You should be fine. Take a look at the following bug list entries:

CVE-2013-7423

CVE-2015-0235

Versions prior to 2.20 are vulnerable to this issue.

Best Regards,

F_

----------

## Jaglover

I wouldn't say ctcp is fine. The box he is referring to seems to be severely out of date.
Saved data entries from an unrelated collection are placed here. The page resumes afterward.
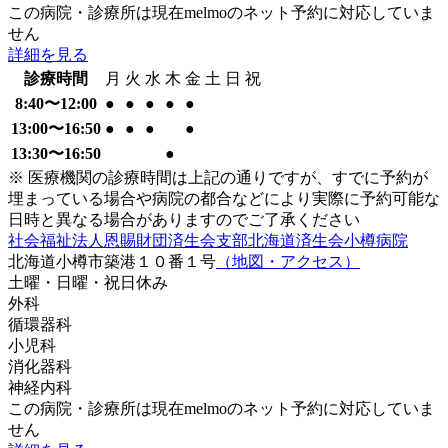
この病院・診療所は現在melmoのネット予約に対応していま
せん
詳細を見る
診療時間
月
火
水
木
金
土
日
祝
8:40〜12:00
●
●
●
●
●
13:00〜16:50
●
●
●
●
13:30〜16:50
●
※ 医療機関の診療時間は上記の通りですが、すでに予約が
埋まっている場合や病院の都合などにより実際に予約可能な
日時と異なる場合がありますのでご了承ください
社会福祉法人恩賜財団済生会支部北海道済生会小樽病院
北海道小樽市築港１０番１号
（地図・アクセス）
土曜・日曜・祝日
休み
外科
循環器科
小児科
消化器科
神経内科
この病院・診療所は現在melmoのネット予約に対応していま
せん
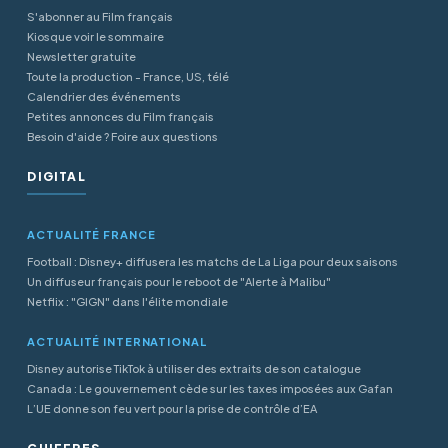
S'abonner au Film français
Kiosque voir le sommaire
Newsletter gratuite
Toute la production - France, US, télé
Calendrier des événements
Petites annonces du Film français
Besoin d'aide ? Foire aux questions
DIGITAL
ACTUALITÉ FRANCE
Football : Disney+ diffusera les matchs de La Liga pour deux saisons
Un diffuseur français pour le reboot de "Alerte à Malibu"
Netflix : "GIGN" dans l'élite mondiale
ACTUALITÉ INTERNATIONAL
Disney autorise TikTok à utiliser des extraits de son catalogue
Canada : Le gouvernement cède sur les taxes imposées aux Gafan
L’UE donne son feu vert pour la prise de contrôle d’EA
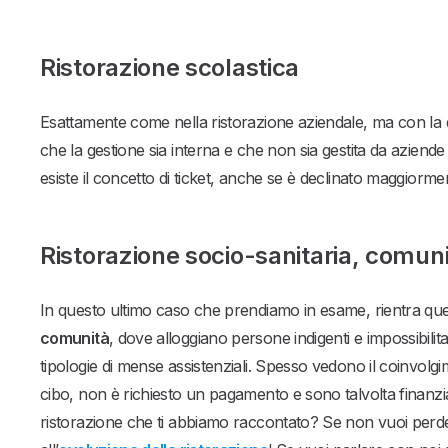
Ristorazione scolastica
Esattamente come nella ristorazione aziendale, ma con la di
che la gestione sia interna e che non sia gestita da aziende 
esiste il concetto di ticket, anche se è declinato maggior
Ristorazione socio-sanitaria, comuni
In questo ultimo caso che prendiamo in esame, rientra que
comunità
, dove alloggiano persone indigenti e impossibilita
tipologie di mense assistenziali. Spesso vedono il coinvolg
cibo, non è richiesto un pagamento e sono talvolta finanzi
ristorazione che ti abbiamo raccontato? Se non vuoi perder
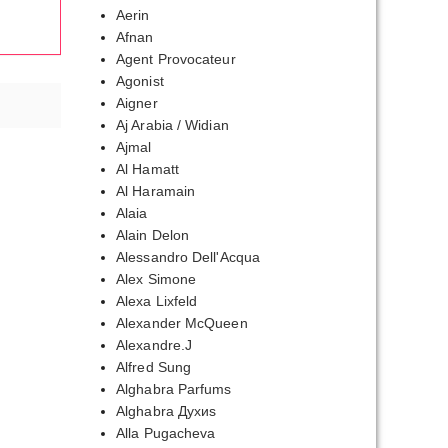
Aerin
Afnan
Agent Provocateur
Agonist
Aigner
Aj Arabia / Widian
Ajmal
Al Hamatt
Al Haramain
Alaia
Alain Delon
Alessandro Dell'Acqua
Alex Simone
Alexa Lixfeld
Alexander McQueen
Alexandre.J
Alfred Sung
Alghabra Parfums
Alghabra Духиs
Alla Pugacheva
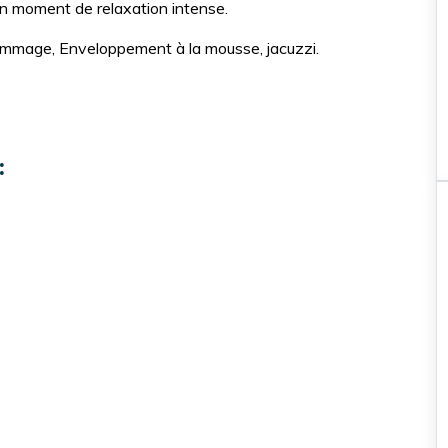
n moment de relaxation intense.
gommage, Enveloppement à la mousse, jacuzzi.
:
Nos incontournables
Balade à cheval \ cham
Hurghada
Balade à cheval de 2 
Balade à cheval dans la m
et le désert à Hurghada, a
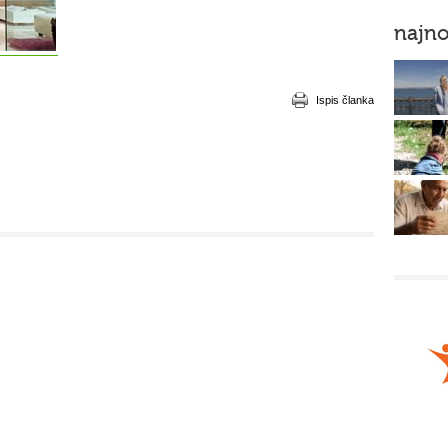
najno
Ispis članka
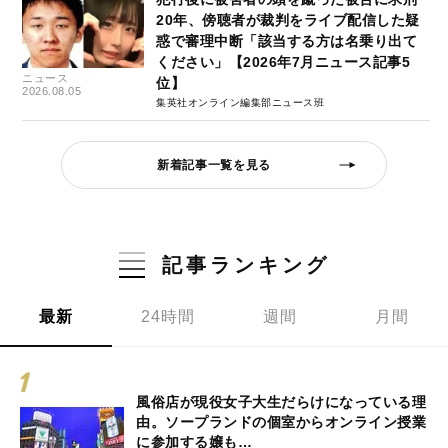
20年、傍聴者が裁判をライブ配信した疑
惑で審理中断「該当する方は名乗り出て
ください」【2026年7月ニュース記事5
ニュース
位】
2026.08.05
集英社オンライン編集部ニュース班
新着記事一覧を見る
記事ランキング
最新
24時間
週間
月間
風俗店が現役女子大生だらけになっている理
由。ソープランドの個室からオンライン授業
に参加する嬢も…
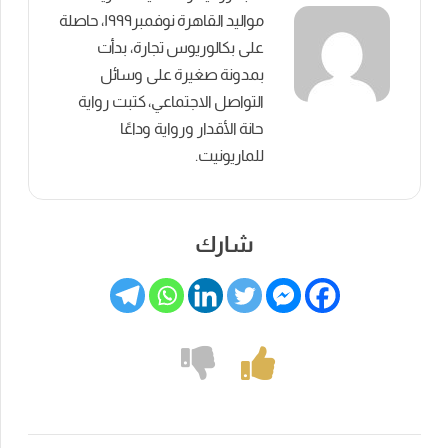
مواليد القاهرة نوفمبر١٩٩٩، حاصلة
على بكالوريوس تجارة، بدأت
بمدونة صغيرة على وسائل
التواصل الاجتماعي، كتبت رواية
حانة الأقدار ورواية وداعًا
للماريونيت.
شارك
Which means lots of unpatched vulnerabilities.

----------

## eccerr0r

If you have app-portage/gentoolkit installed,

```
$ glsa-check -l affected
```

But yes an almost 10 year old box there are probably a lot of potential issues... and also a candidate for fresh reinstall...

----------

## ctcp

This is the result:

```
 # glsa-check -l affected

!!! /etc/make.profile is not a symlink and will probably prevent most merges.

!!! It should point into a profile within /usr/portage/profiles/

!!! (You can safely ignore this message when syncing. It's harmless.)

Traceback (most recent call last):

  File "/usr/bin/glsa-check", line 148, in ?

    myglsa = Glsa(x, glsaconfig)

  File "/usr/lib/gentoolkit/pym/glsa.py", line 414, in __init__

    self.read()

  File "/usr/lib/gentoolkit/pym/glsa.py", line 432, in read

    self.parse(urllib.urlopen(myurl))

  File "/usr/lib/gentoolkit/pym/glsa.py", line 470, in parse

    self.description = getText(myroot.getElementsByTagName("description")[0], fo                    rmat="xml")

  File "/usr/lib/gentoolkit/pym/glsa.py", line 233, in getText

    return str(rValue)

UnicodeEncodeError: 'ascii' codec can't encode character u'\u2019' in position 8                    : ordinal not in range(128)

```

----------

## eccerr0r

You need to emerge --sync before running glsa-check.  And hope that the out of date components still work...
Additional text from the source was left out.